Hydrochlorothiazide Potentiates Contractile Activity of Mouse Cavernosal Smooth Muscle.

INTRODUCTION: Hydrochlorothiazide has a negative influence on penile erection but little is known about the mechanism(s) involved. AIMS: To characterize the effects of this diuretic on mouse corpus cavernosum (CC) smooth muscle in vitro and ex vivo. METHODS: CC strips of C57BL/6 mice (12-16 weeks old) were mounted in organ baths containing Krebs-Henseleit solution and tissue reactivity was evaluated. Expression of genes encoding diuretic targets and enzymes involved in penile erection were evaluated by polymerase chain reaction. MAIN OUTCOME MEASURES: Stimulation-response curves to phenylephrine (10 nmol/L-100 µmol/L) or to electrical field stimulation (1-32 Hz) were constructed, with or without hydrochlorothiazide. Strips of CC from mice after long-term hydrochlorothiazide treatment (6 mg/kg/day for 4 weeks) with or without amiloride (0.6 mg/kg/day for 4 weeks) in vivo also were studied. Nitric oxide and Rho-kinase pathways were evaluated.

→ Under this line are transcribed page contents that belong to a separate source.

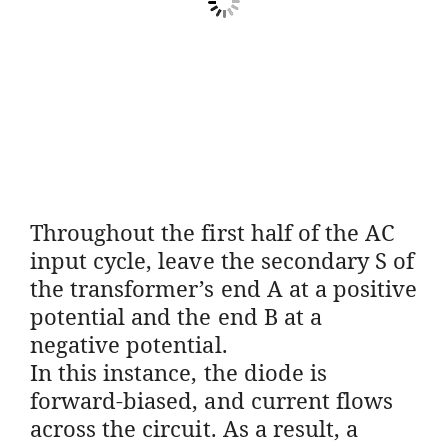
Throughout the first half of the AC
input cycle, leave the secondary S of
the transformer’s end A at a positive
potential and the end B at a
negative potential.
In this instance, the diode is
forward-biased, and current flows
across the circuit. As a result, a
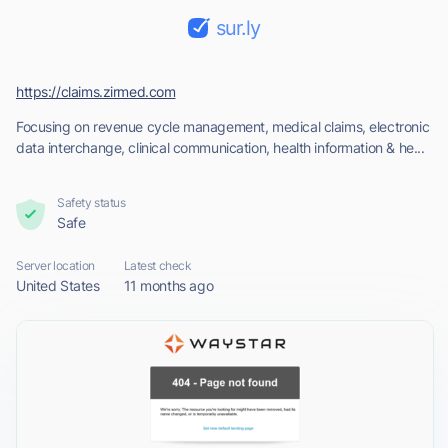
sur.ly
https://claims.zirmed.com
Focusing on revenue cycle management, medical claims, electronic
data interchange, clinical communication, health information & he...
Safety status
Safe
Server location
Latest check
United States
11 months ago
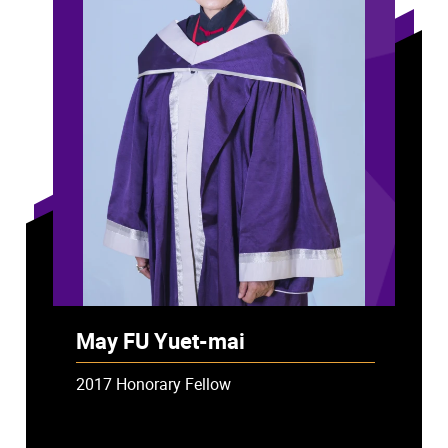
May FU Yuet-mai
2017 Honorary Fellow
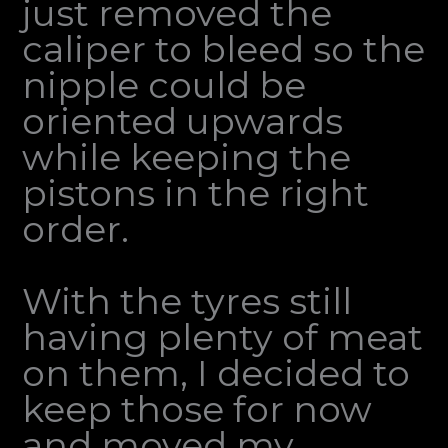
just removed the
caliper to bleed so the
nipple could be
oriented upwards
while keeping the
pistons in the right
order.
With the tyres still
having plenty of meat
on them, I decided to
keep those for now
and moved my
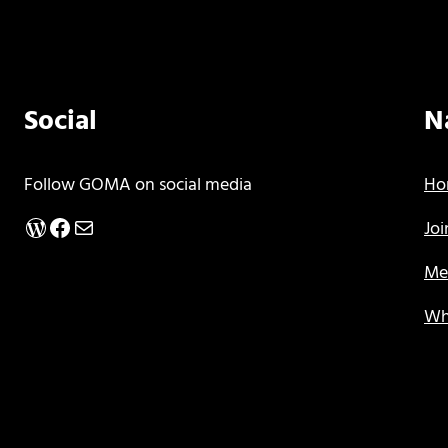
Social
N
Follow GOMA on social media
Ho
WordPress
Facebook
Mail
Jo
Me
Wh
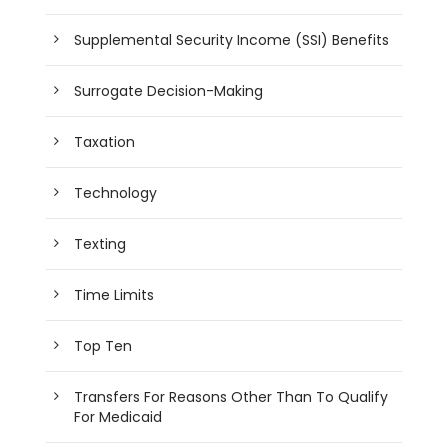
Supplemental Security Income (SSI) Benefits
Surrogate Decision-Making
Taxation
Technology
Texting
Time Limits
Top Ten
Transfers For Reasons Other Than To Qualify
For Medicaid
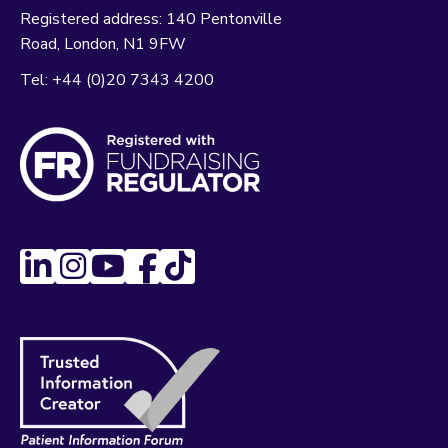
Registered address:
140 Pentonville
Road
London
N1 9FW
Tel:
+44 (0)20 7343 4200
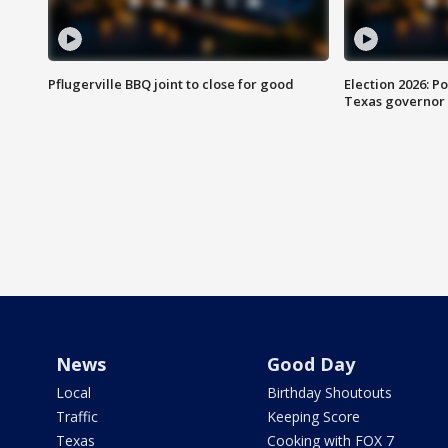
Pflugerville BBQ joint to close for good
Election 2026: Po
Texas governor
News
Good Day
Local
Birthday Shoutouts
Traffic
Keeping Score
Texas
Cooking with FOX 7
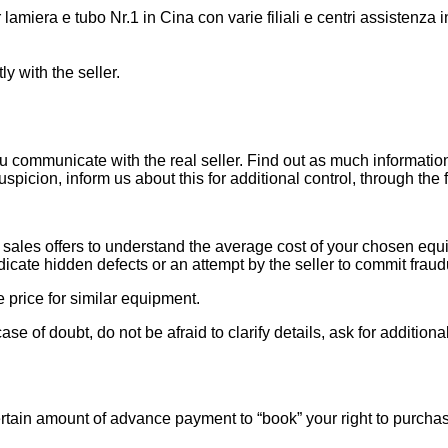
miera e tubo Nr.1 in Cina con varie filiali e centri assistenza i
ly with the seller.
ou communicate with the real seller. Find out as much informati
uspicion, inform us about this for additional control, through the
ales offers to understand the average cost of your chosen equipm
indicate hidden defects or an attempt by the seller to commit fraud
e price for similar equipment.
se of doubt, do not be afraid to clarify details, ask for additi
rtain amount of advance payment to “book” your right to purcha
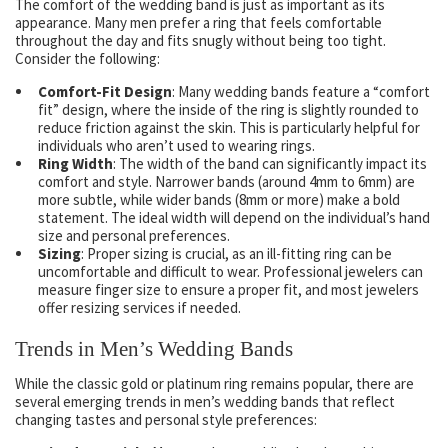
The comfort of the wedding band is just as important as its
appearance. Many men prefer a ring that feels comfortable
throughout the day and fits snugly without being too tight.
Consider the following:
Comfort-Fit Design
: Many wedding bands feature a “comfort
fit” design, where the inside of the ring is slightly rounded to
reduce friction against the skin. This is particularly helpful for
individuals who aren’t used to wearing rings.
Ring Width
: The width of the band can significantly impact its
comfort and style. Narrower bands (around 4mm to 6mm) are
more subtle, while wider bands (8mm or more) make a bold
statement. The ideal width will depend on the individual’s hand
size and personal preferences.
Sizing
: Proper sizing is crucial, as an ill-fitting ring can be
uncomfortable and difficult to wear. Professional jewelers can
measure finger size to ensure a proper fit, and most jewelers
offer resizing services if needed.
Trends in Men’s Wedding Bands
While the classic gold or platinum ring remains popular, there are
several emerging trends in men’s wedding bands that reflect
changing tastes and personal style preferences:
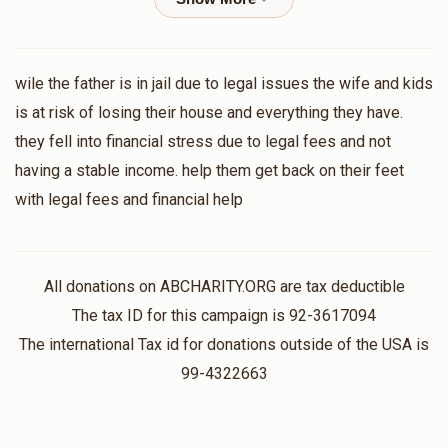
Yossi Orgel
Tzvi Baum
wile the father is in jail due to legal issues the wife and kids
$100.00
2 months ago
is at risk of losing their house and everything they have.
they fell into financial stress due to legal fees and not
Anonymous
having a stable income. help them get back on their feet
$26.00
2 months ago
with legal fees and financial help
Anonymous
$100.00
2 months ago
All donations on ABCHARITY.ORG are tax deductible
The tax ID for this campaign is 92-3617094
The international Tax id for donations outside of the USA is
Anonymous
99-4322663
$18.00
2 months ago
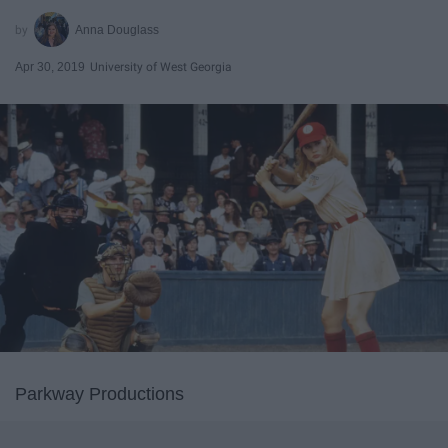
Anna Douglass
Apr 30, 2019
University of West Georgia
Parkway Productions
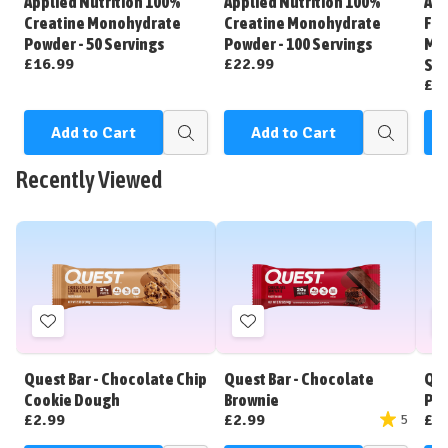
Applied Nutrition 100%
Applied Nutrition 100%
App
List
List
Creatine Monohydrate
Creatine Monohydrate
Fla
Powder - 50 Servings
Powder - 100 Servings
Mon
£16.99
£22.99
Ser
£1
Add to Cart
Add to Cart
C
Quick
Quick
view
view
Recently Viewed
Add
Add
to
to
Wish
Wish
Quest Bar - Chocolate Chip
Quest Bar - Chocolate
Que
List
List
Cookie Dough
Brownie
Pea
£2.99
£2.99
£2
5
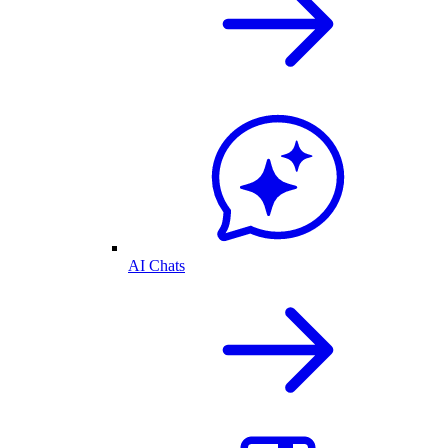
AI Chats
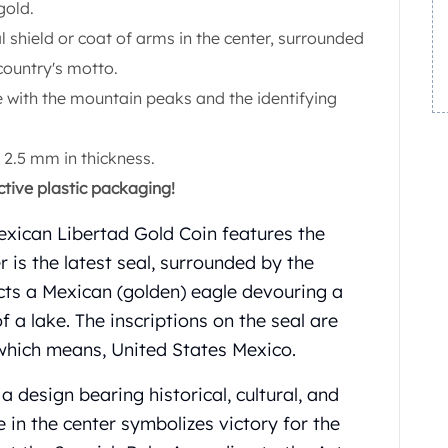
gold.
l shield or coat of arms in the center, surrounded
country's motto.
 with the mountain peaks and the identifying
2.5 mm in thickness.
ctive plastic packaging!
exican Libertad Gold Coin features the
r is the latest seal, surrounded by the
icts a Mexican (golden) eagle devouring a
f a lake. The inscriptions on the seal are
ch means, United States Mexico.
a design bearing historical, cultural, and
e in the center symbolizes victory for the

RESULTS: Hydrochlorothiazide (100 µmol/L) increased the maximum response to phenylephrine by 64% in vitro. This effect was unaffected by the addition of indomethacin (5 µmol/L) but was abolished by N((ω))-nitro-L-arginine methyl ester (100 µmol/L). Hydrochlorothiazide (100 µmol/L) potentiated electrical field stimulation-induced contraction in vitro, but not ex vivo. Long-term treatment with hydrochlorothiazide increased the maximum response to phenylephrine by 60% and resulted in a plasma concentration of 500 ± 180 nmol/L. Amiloride (100µmol/L) caused rightward shifts in concentration-response curves to phenylephrine in vitro. Long-term treatment with hydrochlorothiazide plus amiloride did not significantly increase the maximum response to phenylephrine (+13%). Reverse transcriptase polymerase chain reaction did not detect the NaCl cotransporter in mouse CC. Hydrochlorothiazide did not change Rho-kinase activity, whereas amiloride decreased it in vitro and ex vivo (approximately 18% and 24% respectively). A 40% decrease in Rock1 expression also was observed after long-term treatment with hydrochlorothiazide plus amiloride. CONCLUSION: Hydrochlorothiazide potentiates contraction of smooth muscle from mouse CC. These findings could explain why diuretics such as hydrochlorothiazide are associated with erectile dysfunction.